Depuis l’arrivée au pouvoir du capitaine Ibrahim Traoré, le Burkina Faso connaît une transformation profonde marquée par une centralisation accrue de la gouvernance. Si le discours officiel met en avant la souveraineté et une réorganisation stratégique, la réalité socio-économique sur le terrain est bien différente. Derrière les promesses de rupture, la population burkinabè, notamment le secteur commercial, s’enfonce dans une détresse silencieuse, prisonnière d’un enchaînement de restrictions où la concertation a laissé place au décret unilatéral.

Dernier exemple en date de cette gouvernance verticale : le conflit qui oppose, depuis plusieurs mois, le ministère du Commerce aux revendeurs de cyclomoteurs. Les nouvelles mesures imposées par les autorités pour réglementer sévèrement la vente, les prix et l’utilisation des deux-roues ont porté un coup dur à un secteur déjà fragilisé.

Un secteur vital sous pression

Au Burkina Faso, la moto n’est pas un luxe : c’est le principal moyen de mobilité en milieu urbain et rural, et la source de revenus de milliers de familles. En s’attaquant à la régulation des prix et en limitant les conditions de vente ainsi que la circulation de certains engins, le régime militaire touche à un secteur essentiel.

Sur les marchés de Ouagadougou et de Bobo-Dioulasso, le mécontentement est palpable, bien que discret. Les commerçants décrivent une rupture totale du dialogue social :

« Auparavant, il existait des cadres de discussion. Aujourd’hui, les directives viennent d’en haut et doivent être appliquées sans contestation. Si l’on proteste, on est qualifié d’antipatriote », explique, sous couvert d’anonymat, un importateur important de la capitale.

La logique verticale et ses conséquences

Depuis la prise de pouvoir par le capitaine Traoré, les acteurs économiques évoquent un climat où une seule volonté s’impose à la nation. Cette centralisation excessive génère une imprévisibilité chronique pour les affaires. Les opérateurs économiques sont pris en tenaille : d’un côté, la hausse des coûts d’importation et les réalités du marché mondial ; de l’autre, des injonctions étatiques strictes fixant les prix de vente en dessous du seuil de rentabilité.

Les effets de cette politique d’autorité sont immédiats :

  • Asphyxie financière : les petits revendeurs, incapables de s’adapter aux marges imposées, risquent la faillite.
  • Pénuries artificielles : face au blocage des prix, certains importateurs préfèrent suspendre leurs commandes, menaçant d’asphyxier l’offre.
  • Insécurité juridique : les nouvelles restrictions de circulation, officiellement justifiées par des raisons sécuritaires, paralysent le transport de marchandises dans plusieurs localités.

L’économie étouffée

La souffrance du peuple burkinabè, et plus particulièrement de sa classe marchande, se manifeste désormais en silence. Dans un contexte de transition militaire stricte, la peur de représailles verrouille toute expression publique des griefs. Pourtant, la réalité économique est tenace : on ne crée pas la prospérité par de simples décrets.
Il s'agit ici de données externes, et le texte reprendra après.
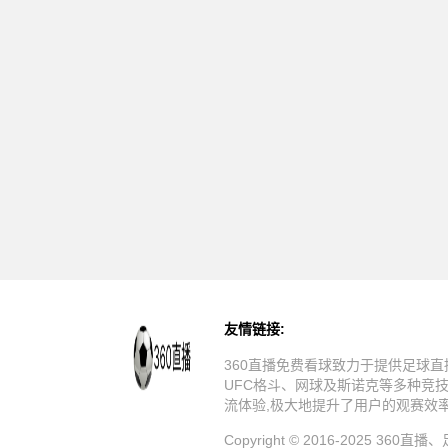
友情链接:
360直播免费看球致力于提供足球直
UFC格斗、网球及斯诺克等多种竞
流体验,极大地提升了用户的观赛效
Copyright © 2016-20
En voulant tout contrôler, de la chaîne logistique à l’usage quotidien des citoyens, le pouvoir de transition s’expose au risque de rompre le fragile équilibre économique qui maintient le pays à flot. Pour les commerçants de deux-roues, le constat est amer : la souveraineté économique tant vantée ressemble de plus en plus à un dirigisme asphyxiant.